With a view toward flexibility of operation and toward an interruption-free operation, it is advantageous to equip the printing group cylinders, at least in pairs, with their own drive motor.
The use of drive motors at each one of the printing group cylinders moreover increases the flexibility of each printing group, and uncouples the cylinders on the driven side.
The arrangement and the size of gears between all of the cylinders and the drive motors is particularly advantageous for maintaining the optimal rpm range of the drive motors. In particular, in connection with changing different operating requirements, such as occur, for example, during set-up and during renewed acceleration, as well as with steady state operations during printing, a gear reduction from the rotation of the motor shaft to the cylinder of, for example, between 2:1 to 10:1, and in particular between 2:1 and 5:1, is of particular advantage. This reduction is particularly beneficial in connection with rpm of cylinders of double circumference from 500 to 850 per minute, and for cylinders of single circumference 1,000 to 1,700 revolutions per minute. The motors run in a preferred range at between 1,000 to 3,000 rpm, and in particular at a range between 1,500 and 2,500 rpm. These ranges are values for steady state operation in the course of production. For a set-up of the printing press, they can, of course, be considerably lower.

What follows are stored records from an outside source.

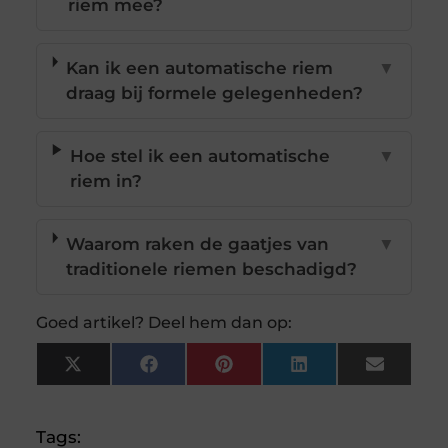
riem mee?
Kan ik een automatische riem
▼
draag bij formele gelegenheden?
Hoe stel ik een automatische
▼
riem in?
Waarom raken de gaatjes van
▼
traditionele riemen beschadigd?
Goed artikel? Deel hem dan op:
X
Facebook
Pinterest
LinkedIn
Email
(Twitter)
Tags:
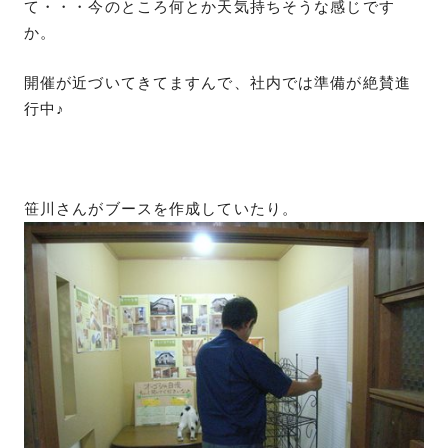
て・・・今のところ何とか天気持ちそうな感じです
か。
開催が近づいてきてますんで、社内では準備が絶賛進
行中♪
笹川さんがブースを作成していたり。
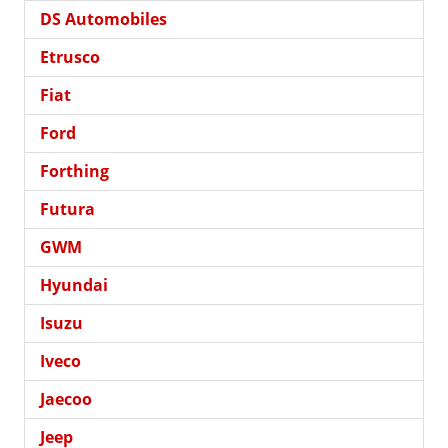
DS Automobiles
Etrusco
Fiat
Ford
Forthing
Futura
GWM
Hyundai
Isuzu
Iveco
Jaecoo
Jeep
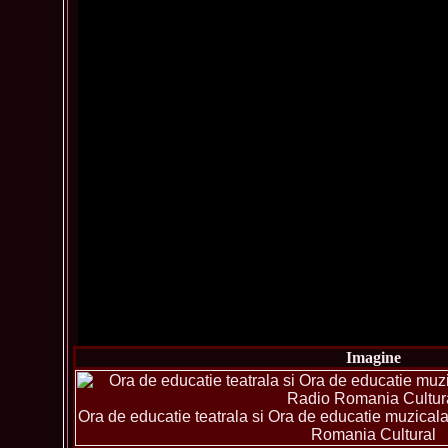
Imagine
Ora de educatie teatrala si Ora de educatie muzica
Romania Cultural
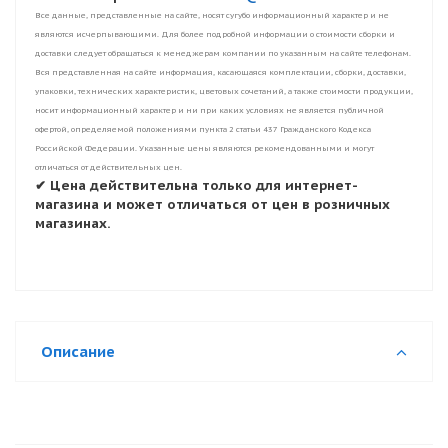
Все данные, представленные на сайте, носят сугубо информационный характер и не
являются исчерпывающими. Для более подробной информации о стоимости сборки и
доставки следует обращаться к менеджерам компании по указанным на сайте телефонам.
Вся представленная на сайте информация, касающаяся комплектации, сборки, доставки,
упаковки, технических характеристик, цветовых сочетаний, а также стоимости продукции,
носит информационный характер и ни при каких условиях не является публичной
офертой, определяемой положениями пункта 2 статьи 437 Гражданского Кодекса
Российской Федерации. Указанные цены являются рекомендованными и могут
отличаться от действительных цен.
✔ Цена действительна только для интернет-
магазина и может отличаться от цен в розничных
магазинах.
Описание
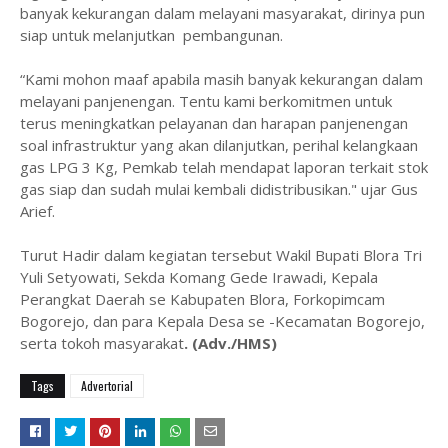
banyak kekurangan dalam melayani masyarakat, dirinya pun
siap untuk melanjutkan pembangunan.
“Kami mohon maaf apabila masih banyak kekurangan dalam
melayani panjenengan. Tentu kami berkomitmen untuk
terus meningkatkan pelayanan dan harapan panjenengan
soal infrastruktur yang akan dilanjutkan, perihal kelangkaan
gas LPG 3 Kg, Pemkab telah mendapat laporan terkait stok
gas siap dan sudah mulai kembali didistribusikan." ujar Gus
Arief.
Turut Hadir dalam kegiatan tersebut Wakil Bupati Blora Tri
Yuli Setyowati, Sekda Komang Gede Irawadi, Kepala
Perangkat Daerah se Kabupaten Blora, Forkopimcam
Bogorejo, dan para Kepala Desa se -Kecamatan Bogorejo,
serta tokoh masyarakat
. (Adv./HMS)
Tags
Advertorial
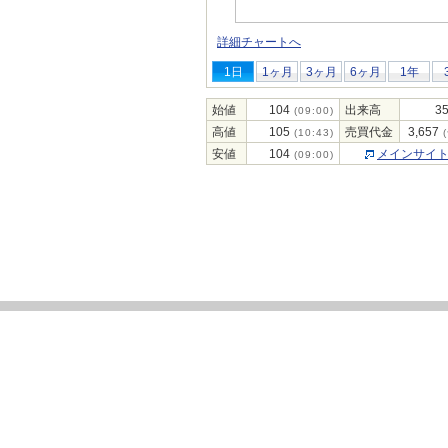
詳細チャートへ
1日
1ヶ月
3ヶ月
6ヶ月
1年
始値
104
出来高
35
(09:00)
高値
105
売買代金
3,657
(10:43)
(
安値
104
メインサイ
(09:00)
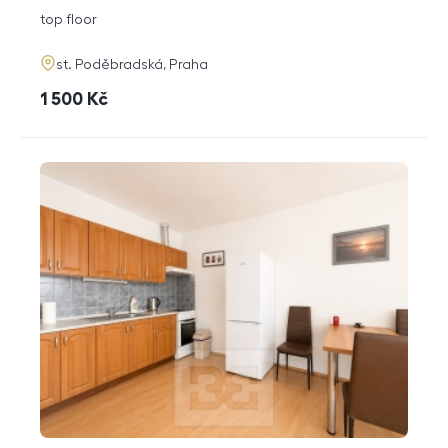
disposition
funkce
top floor
adresa
st. Poděbradská, Praha
cena
1 500
Kč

In a particularly advantageous embodiment, the use of reduction gears, which are embodied as planetary gears, is suitable for providing a compact structural space and a large range of gear ratios to be realized.
In another advantageous embodiment it is desirable to enscapsulate each gear separately. This can take place in a manner structurally separated from the drive motor, or also in such a way that the drive motor and gear are combined into one structural component.
In a further development of the present invention, the gear of a cylinder, which cylinder must be axially movable for the purpose of adjusting the lateral register, is embodied in such a way that an axial cylinder movement has no effect on the circumferential cylinder register, such as is the case, as a rule, for example in connection with helical gears. In this case, there is also not required any coupling which can be axially changed in length, or an electronic readjustment of the circumferential register.
By the employment of gears with standard, non-helical, surface contact, a pivot cylinder movement, to a limited extent, is possible, for example for the purpose of cylinder engagement and disengagement, without having to move the drive motor or without having to displace the shafts of a rotor and a stator, which is fixed in place on the frame, in respect to each other. Driving each individual cylinder, by the use of its own drive motor permits the most diverse set-up and also permits maintenance work to be performed on the cylinders to a large degree independently of each other and also independently of a possibly drawn-in web of material to be imprinted.
The embodiment of the gears as being axially displaceable in respect to each other, is advantageous particularly in connection with individual gear encapsulation and with the individually driven cylinders. An oil chamber extending over several components is avoided, and it is furthermore possible to make considerably savings in structural space.
In an advantageous embodiment, rotatory driving of the cylinders takes place by use of respectively individual drive motors, which are independent of the drive mechanisms of each of the other cylinders and which are preferably arranged fixed in place on the frame. The latter has the advantage that the drive motors need not be moved.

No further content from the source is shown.